NORMAN FRANKS (Aviation Historian): Once we looked at the pathology, we interviewed two or three eminent pathologists, and they said that the sort of wound that he would have suffered would have given him no more than 12 to 20 seconds of life once he was hit—just enough to get down.

ALEX IMRIE: I've spoken...I've asked a few pilots about this—those that were there—and one in particular, Rudolph Stark, a Bavarian, he was flying that morning, and he reckons that Richthofen was still alive when he landed because he said the triplane was so touchy to fly, it was absolutely impossible for it to land smoothly on its own.

NARRATOR: Although mortally wounded, had von Richthofen somehow managed to wrestle his aircraft safely to the ground? Eighty years after the event, an important new piece of evidence surfaced in a letter from the son of an Allied soldier who claimed to be the first to reach the crashed triplane.

SON OF GUNNER ERNEST TWYCROSS (Excerpt from 1973 letter): My father's officer sent my father down to take the pilot prisoner, which my father did. My father was the first man to the aircraft and the pilot tried to say something in German to my father. The pilot then sighed and died.

BRADLEY M. KING: This added a whole new dimension to the final moments of Richthofen's life and confirmed that the aircraft came down intact. It was practically flown down. Richthofen was still alive, which nobody had known about before.

NARRATOR: If von Richthofen was still alive on the ground, the shooter must have fired at him no more than 20 seconds or so before he landed. Was Captain Brown at the right spot and at the right angle to have fired the fatal shot?

A second new piece of evidence now emerged. It was a large collection of correspondence from the 1930s between a former World War II RAF officer and surviving witnesses of the Baron's last flight. It had lain neglected for 60 years.

In the collection was a letter from an Australian engineer called Darbyshire who was watching the action from the Somme canal. Crucially, he was in a position to see both von Richthofen and Captain Brown.

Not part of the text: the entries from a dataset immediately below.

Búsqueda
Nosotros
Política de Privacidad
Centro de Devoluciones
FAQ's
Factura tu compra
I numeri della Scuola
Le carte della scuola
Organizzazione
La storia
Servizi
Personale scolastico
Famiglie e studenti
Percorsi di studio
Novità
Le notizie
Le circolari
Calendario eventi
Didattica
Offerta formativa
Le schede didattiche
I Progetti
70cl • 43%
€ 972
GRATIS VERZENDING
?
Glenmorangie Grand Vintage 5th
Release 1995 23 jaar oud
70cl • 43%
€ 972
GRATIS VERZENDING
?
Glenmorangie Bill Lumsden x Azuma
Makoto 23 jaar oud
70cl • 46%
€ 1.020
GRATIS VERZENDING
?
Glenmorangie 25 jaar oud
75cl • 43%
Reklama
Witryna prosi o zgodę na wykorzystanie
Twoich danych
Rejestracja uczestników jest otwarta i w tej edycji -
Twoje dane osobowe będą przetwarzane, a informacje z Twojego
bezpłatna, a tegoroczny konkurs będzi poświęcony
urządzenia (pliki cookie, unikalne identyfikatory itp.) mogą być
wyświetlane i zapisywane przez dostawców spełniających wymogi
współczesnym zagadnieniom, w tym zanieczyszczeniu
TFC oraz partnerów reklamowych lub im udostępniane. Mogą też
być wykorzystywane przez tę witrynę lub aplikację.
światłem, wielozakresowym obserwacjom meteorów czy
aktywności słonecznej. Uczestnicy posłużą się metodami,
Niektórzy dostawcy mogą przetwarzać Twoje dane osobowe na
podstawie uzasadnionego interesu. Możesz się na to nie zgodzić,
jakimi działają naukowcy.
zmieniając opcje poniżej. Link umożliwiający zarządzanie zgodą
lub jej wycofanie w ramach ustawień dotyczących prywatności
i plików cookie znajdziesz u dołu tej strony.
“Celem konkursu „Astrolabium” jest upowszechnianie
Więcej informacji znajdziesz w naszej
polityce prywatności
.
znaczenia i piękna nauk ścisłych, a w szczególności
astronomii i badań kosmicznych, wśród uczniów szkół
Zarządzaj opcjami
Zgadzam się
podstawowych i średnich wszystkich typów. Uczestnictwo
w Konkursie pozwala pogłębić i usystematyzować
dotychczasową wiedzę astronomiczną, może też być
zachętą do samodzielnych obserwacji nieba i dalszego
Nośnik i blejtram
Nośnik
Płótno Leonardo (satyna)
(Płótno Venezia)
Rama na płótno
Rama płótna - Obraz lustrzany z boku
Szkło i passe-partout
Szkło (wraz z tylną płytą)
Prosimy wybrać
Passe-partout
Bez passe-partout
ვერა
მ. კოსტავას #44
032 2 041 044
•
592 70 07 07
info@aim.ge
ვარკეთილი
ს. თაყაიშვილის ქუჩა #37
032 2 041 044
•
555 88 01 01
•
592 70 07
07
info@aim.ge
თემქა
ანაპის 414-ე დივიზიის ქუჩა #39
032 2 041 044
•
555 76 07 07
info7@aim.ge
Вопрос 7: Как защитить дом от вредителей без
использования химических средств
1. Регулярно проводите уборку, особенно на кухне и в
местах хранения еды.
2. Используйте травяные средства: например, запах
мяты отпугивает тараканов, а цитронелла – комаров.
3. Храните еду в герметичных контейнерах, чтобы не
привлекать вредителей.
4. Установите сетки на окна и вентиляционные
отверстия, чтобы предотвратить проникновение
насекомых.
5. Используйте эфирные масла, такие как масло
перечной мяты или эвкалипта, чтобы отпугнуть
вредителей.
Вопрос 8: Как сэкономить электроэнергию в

SERGEANT GAVIN DARBYSHIRE (Excerpt from 1937 letter): I turned to look at the two leading planes just going over the ridge, heard a burst of gunfire, and the Fokker stopped in its stride and did the first half of a loop, then straightened out and fluttered down out of sight as if doing a pancake landing. By this time the third plane was just approaching the ridge. I was amazed later to hear that the Hun was brought down by a plane, as the chaser was not firing at the time the German stopped.

NARRATOR: Darbyshire's statement was a vital clue.

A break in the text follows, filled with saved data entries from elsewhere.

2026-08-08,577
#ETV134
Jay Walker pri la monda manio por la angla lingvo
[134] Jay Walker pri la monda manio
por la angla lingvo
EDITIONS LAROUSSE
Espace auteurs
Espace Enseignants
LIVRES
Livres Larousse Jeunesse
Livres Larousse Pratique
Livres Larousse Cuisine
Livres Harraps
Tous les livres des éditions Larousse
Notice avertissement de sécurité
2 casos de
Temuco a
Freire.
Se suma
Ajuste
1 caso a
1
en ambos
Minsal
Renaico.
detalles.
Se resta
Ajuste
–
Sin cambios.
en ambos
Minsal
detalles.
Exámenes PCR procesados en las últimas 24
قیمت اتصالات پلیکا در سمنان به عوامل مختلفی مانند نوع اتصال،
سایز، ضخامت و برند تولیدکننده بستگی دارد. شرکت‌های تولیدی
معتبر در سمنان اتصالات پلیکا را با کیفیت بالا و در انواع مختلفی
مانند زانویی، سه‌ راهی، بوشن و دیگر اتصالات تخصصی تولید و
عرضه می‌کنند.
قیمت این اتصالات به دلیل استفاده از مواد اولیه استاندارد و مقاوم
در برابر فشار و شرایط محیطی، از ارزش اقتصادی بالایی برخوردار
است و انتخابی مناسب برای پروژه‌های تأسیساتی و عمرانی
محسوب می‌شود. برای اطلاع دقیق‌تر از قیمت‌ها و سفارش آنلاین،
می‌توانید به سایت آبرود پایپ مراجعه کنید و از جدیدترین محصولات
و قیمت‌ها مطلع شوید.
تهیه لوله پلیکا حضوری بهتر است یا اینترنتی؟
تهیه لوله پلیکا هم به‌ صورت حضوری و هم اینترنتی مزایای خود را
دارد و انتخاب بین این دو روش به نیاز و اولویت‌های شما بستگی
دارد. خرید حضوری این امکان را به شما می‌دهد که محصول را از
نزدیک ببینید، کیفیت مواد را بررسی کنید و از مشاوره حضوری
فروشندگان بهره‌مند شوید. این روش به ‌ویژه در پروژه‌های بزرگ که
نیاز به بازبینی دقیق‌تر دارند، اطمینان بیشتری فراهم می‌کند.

NORMAN FRANKS: He saw the triplane coming back over the ridge rear-up and then crunch down in a forced landing. That, to us, indicated when he was hit, which was way past Brown's attack.

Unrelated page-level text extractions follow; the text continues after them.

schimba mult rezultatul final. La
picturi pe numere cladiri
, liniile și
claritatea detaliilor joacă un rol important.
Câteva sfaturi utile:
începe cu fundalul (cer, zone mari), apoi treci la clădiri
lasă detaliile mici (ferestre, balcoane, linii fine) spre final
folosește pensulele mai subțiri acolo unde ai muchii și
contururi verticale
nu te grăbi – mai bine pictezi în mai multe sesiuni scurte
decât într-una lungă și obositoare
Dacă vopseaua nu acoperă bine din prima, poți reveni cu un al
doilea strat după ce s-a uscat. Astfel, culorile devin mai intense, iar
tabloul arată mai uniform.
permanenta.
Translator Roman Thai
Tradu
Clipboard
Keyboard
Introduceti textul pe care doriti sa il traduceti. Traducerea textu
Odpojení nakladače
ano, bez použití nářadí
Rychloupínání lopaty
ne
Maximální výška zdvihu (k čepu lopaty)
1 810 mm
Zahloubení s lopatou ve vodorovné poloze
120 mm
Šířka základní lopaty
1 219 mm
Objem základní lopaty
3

NARRATOR: After the war, Captain Roy Brown chose not to make further statements about his attack on the Red Baron.

DENNY MAY: Roy was quite convinced he had shot that red triplane down. He never wavered from that. If there was any reticence, it's just that he hated the war. He was a sick man at this point. He was looking out for his men, worried about them all, and not wanting to become a hero in anybody's eyes. He was just doing a job.

NARRATOR: When contacted in the 1930s, Roy Brown continued to refuse to answer any direct questions.

CAPTAIN ROY BROWN (excerpt from letter): There is no point in my making any statement when official records are in existence.

NARRATOR: Captain Brown probably fired on von Richthofen from behind and above left. But as the medical reports showed, the Baron was hit by an upward-traveling shot to the right side. After more than eighty years, most of the evidence fails to support Brown's claim. So who did fire the fatal shot?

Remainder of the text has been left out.